Dataset entries
+ + + + + + +

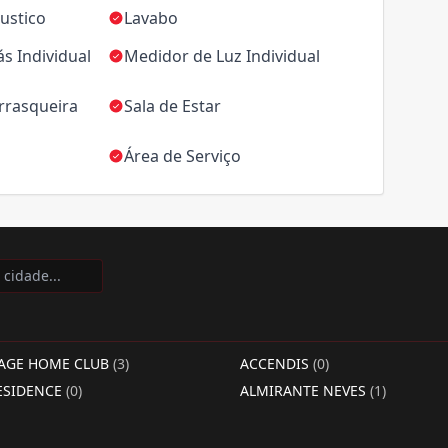
ustico
Lavabo
s Individual
Medidor de Luz Individual
rrasqueira
Sala de Estar
Área de Serviço
LAGE HOME CLUB
(3)
ACCENDIS
(0)
ESIDENCE
(0)
ALMIRANTE NEVES
(1)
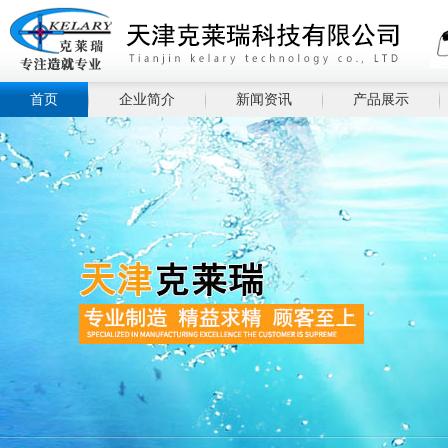
首页
企业简介
新闻资讯
产品展示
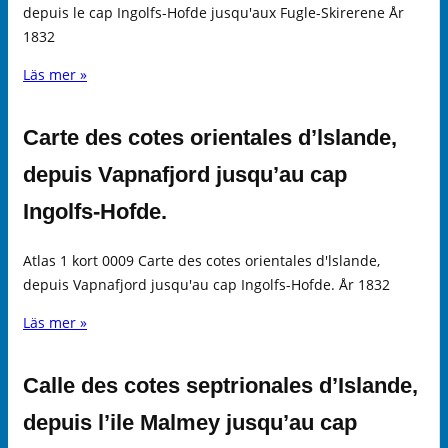
depuis le cap Ingolfs-Hofde jusqu'aux Fugle-Skirerene År
1832
Läs mer »
Carte des cotes orientales d’lslande,
depuis Vapnafjord jusqu’au cap
Ingolfs-Hofde.
Atlas 1 kort 0009 Carte des cotes orientales d'lslande,
depuis Vapnafjord jusqu'au cap Ingolfs-Hofde. År 1832
Läs mer »
Calle des cotes septrionales d’Islande,
depuis l’ile Malmey jusqu’au cap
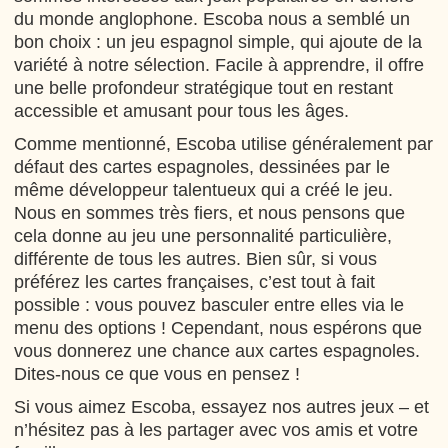
du monde anglophone. Escoba nous a semblé un
bon choix : un jeu espagnol simple, qui ajoute de la
variété à notre sélection. Facile à apprendre, il offre
une belle profondeur stratégique tout en restant
accessible et amusant pour tous les âges.
Comme mentionné, Escoba utilise généralement par
défaut des cartes espagnoles, dessinées par le
même développeur talentueux qui a créé le jeu.
Nous en sommes très fiers, et nous pensons que
cela donne au jeu une personnalité particulière,
différente de tous les autres. Bien sûr, si vous
préférez les cartes françaises, c’est tout à fait
possible : vous pouvez basculer entre elles via le
menu des options ! Cependant, nous espérons que
vous donnerez une chance aux cartes espagnoles.
Dites-nous ce que vous en pensez !
Si vous aimez Escoba, essayez nos autres jeux – et
n’hésitez pas à les partager avec vos amis et votre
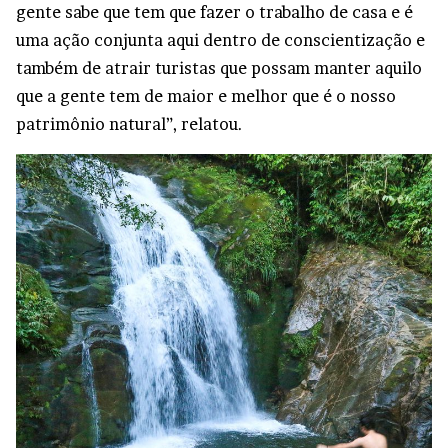
gente sabe que tem que fazer o trabalho de casa e é
uma ação conjunta aqui dentro de conscientização e
também de atrair turistas que possam manter aquilo
que a gente tem de maior e melhor que é o nosso
patrimônio natural”, relatou.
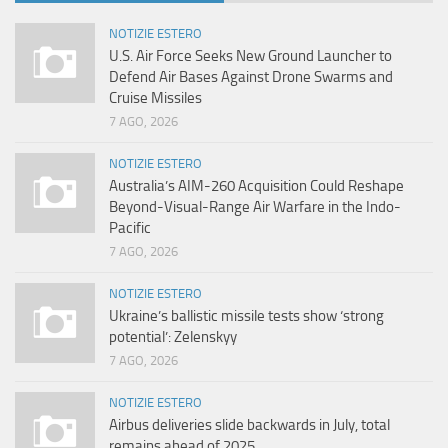
NOTIZIE ESTERO
U.S. Air Force Seeks New Ground Launcher to
Defend Air Bases Against Drone Swarms and
Cruise Missiles
7 AGO, 2026
NOTIZIE ESTERO
Australia’s AIM-260 Acquisition Could Reshape
Beyond-Visual-Range Air Warfare in the Indo-
Pacific
7 AGO, 2026
NOTIZIE ESTERO
Ukraine’s ballistic missile tests show ‘strong
potential’: Zelenskyy
7 AGO, 2026
NOTIZIE ESTERO
Airbus deliveries slide backwards in July, total
remains ahead of 2025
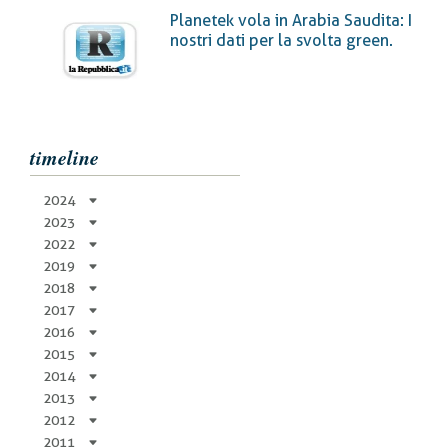
di
Planetek vola in Arabia Saudita: I
pane
nostri dati per la svolta green.
timeline
2024
2023
2022
2019
2018
2017
2016
2015
2014
2013
2012
2011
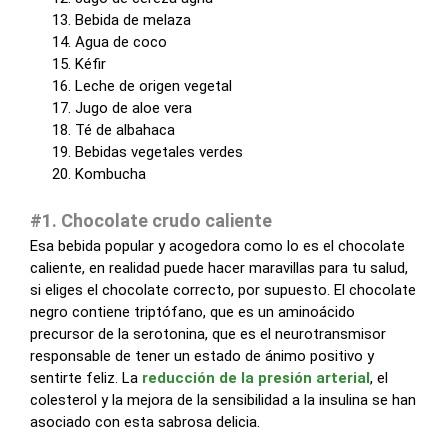
Bebida de melaza
Agua de coco
Kéfir
Leche de origen vegetal
Jugo de aloe vera
Té de albahaca
Bebidas vegetales verdes
Kombucha
#1. Chocolate crudo caliente
Esa bebida popular y acogedora como lo es el chocolate
caliente, en realidad puede hacer maravillas para tu salud,
si eliges el chocolate correcto, por supuesto. El chocolate
negro contiene triptófano, que es un aminoácido
precursor de la serotonina, que es el neurotransmisor
responsable de tener un estado de ánimo positivo y
sentirte feliz. La
reducción de la presión arterial
, el
colesterol y la mejora de la sensibilidad a la insulina se han
asociado con esta sabrosa delicia.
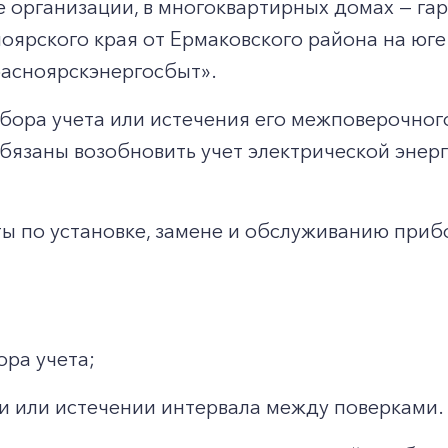
ые организации, в многоквартирных домах — 
оярского края от Ермаковского района на юге
асноярскэнергосбыт».
рибора учета или истечения его межповерочно
бязаны возобновить учет электрической энер
 по установке, замене и обслуживанию прибор
ора учета;
и или истечении интервала между поверками.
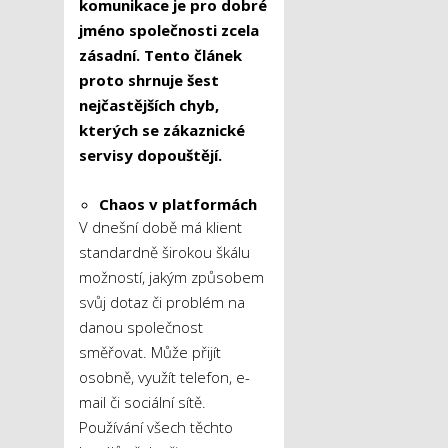
komunikace je pro dobré
jméno společnosti zcela
zásadní. Tento článek
proto shrnuje šest
nejčastějších chyb,
kterých se zákaznické
servisy dopouštějí.
Chaos v platformách
V dnešní době má klient
standardně širokou škálu
možností, jakým způsobem
svůj dotaz či problém na
danou společnost
směřovat. Může přijít
osobně, využít telefon, e-
mail či sociální sítě.
Používání všech těchto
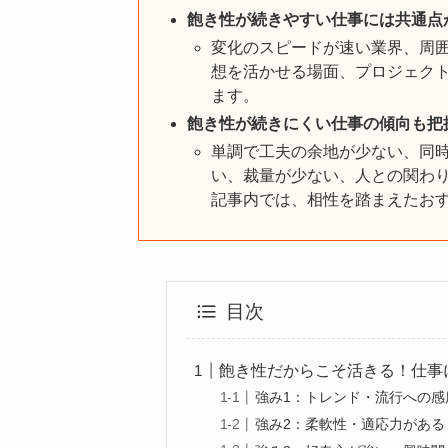
飽き性が続きやすい仕事には共通点
変化のスピードが速い業界、周
想を活かせる場面、プロジェク
ます。
飽き性が続きにくい仕事の傾向も把
単調で工夫の余地が少ない、同
い、裁量が少ない、人との関わ
記事内では、相性を踏まえたおす
目次
飽き性だからこそ活きる！仕事
強み1：トレンド・流行への感
強み2：柔軟性・適応力がある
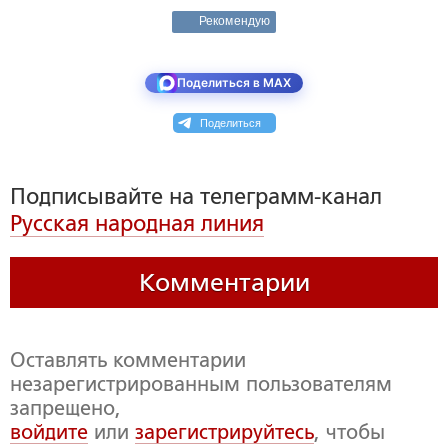
Рекомендую
Поделиться в MAX
Поделиться
Подписывайте на телеграмм-канал
Русская народная линия
Комментарии
Оставлять комментарии
незарегистрированным пользователям
запрещено,
войдите
или
зарегистрируйтесь
, чтобы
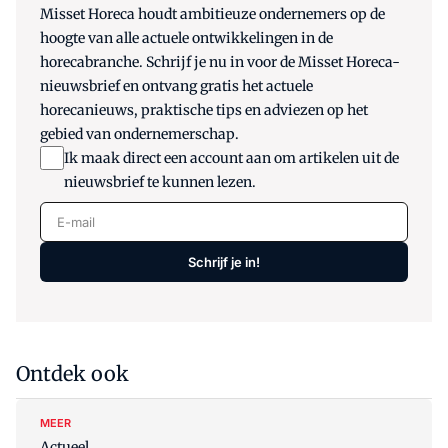
Misset Horeca houdt ambitieuze ondernemers op de
hoogte van alle actuele ontwikkelingen in de
horecabranche. Schrijf je nu in voor de Misset Horeca-
nieuwsbrief en ontvang gratis het actuele
horecanieuws, praktische tips en adviezen op het
gebied van ondernemerschap.
Ik maak direct een account aan om artikelen uit de
nieuwsbrief te kunnen lezen.
E-mail
Schrijf je in!
Ontdek ook
MEER
Actueel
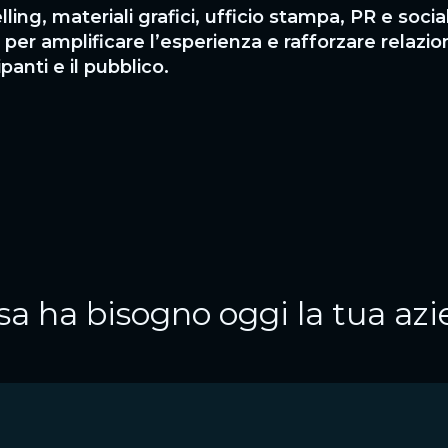
lling, materiali grafici, ufficio stampa, PR e socia
per amplificare l’esperienza e rafforzare relazion
panti e il pubblico.
sa ha bisogno oggi la tua az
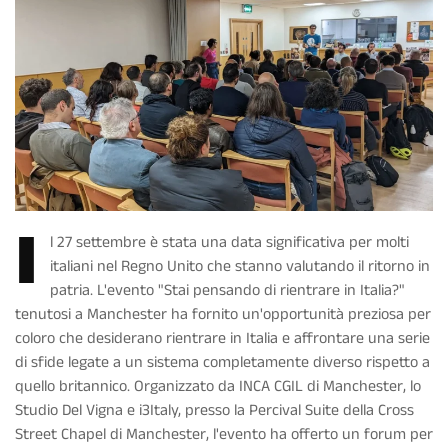
I
l 27 settembre è stata una data significativa per molti
italiani nel Regno Unito che stanno valutando il ritorno in
patria. L'evento "Stai pensando di rientrare in Italia?"
tenutosi a Manchester ha fornito un'opportunità preziosa per
coloro che desiderano rientrare in Italia e affrontare una serie
di sfide legate a un sistema completamente diverso rispetto a
quello britannico. Organizzato da INCA CGIL di Manchester, lo
Studio Del Vigna e i3Italy, presso la Percival Suite della Cross
Street Chapel di Manchester, l'evento ha offerto un forum per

+ + + + + + +

### Problem details:
All lines between the one that contains "незарегистрированным пользователям" and the end of the records above, both included, are to be returned exactly as they stand, except for pictures, which are omitted.

### Result:
незарегистрированным пользователям
запрещено,
войдите
или
зарегистрируйтесь
, чтобы
Misset Horeca houdt ambitieuze ondernemers op de
hoogte van alle actuele ontwikkelingen in de
horecabranche. Schrijf je nu in voor de Misset Horeca-
nieuwsbrief en ontvang gratis het actuele
horecanieuws, praktische tips en adviezen op het
gebied van ondernemerschap.
Ik maak direct een account aan om artikelen uit de
nieuwsbrief te kunnen lezen.
E-mail
Schrijf je in!
Ontdek ook
MEER
Actueel
lling, materiali grafici, ufficio stampa, PR e socia
per amplificare l’esperienza e rafforzare relazion
panti e il pubblico.
sa ha bisogno oggi la tua az
I
l 27 settembre è stata una data significativa per molti
italiani nel Regno Unito che stanno valutando il ritorno in
patria. L'evento "Stai pensando di rientrare in Italia?"
tenutosi a Manchester ha fornito un'opportunità preziosa per
coloro che desiderano rientrare in Italia e affrontare una serie
di sfide legate a un sistema completamente diverso rispetto a
quello britannico. Organizzato da INCA CGIL di Manchester, lo
Studio Del Vigna e i3Italy, presso la Percival Suite della Cross
Street Chapel di Manchester, l'evento ha offerto un forum per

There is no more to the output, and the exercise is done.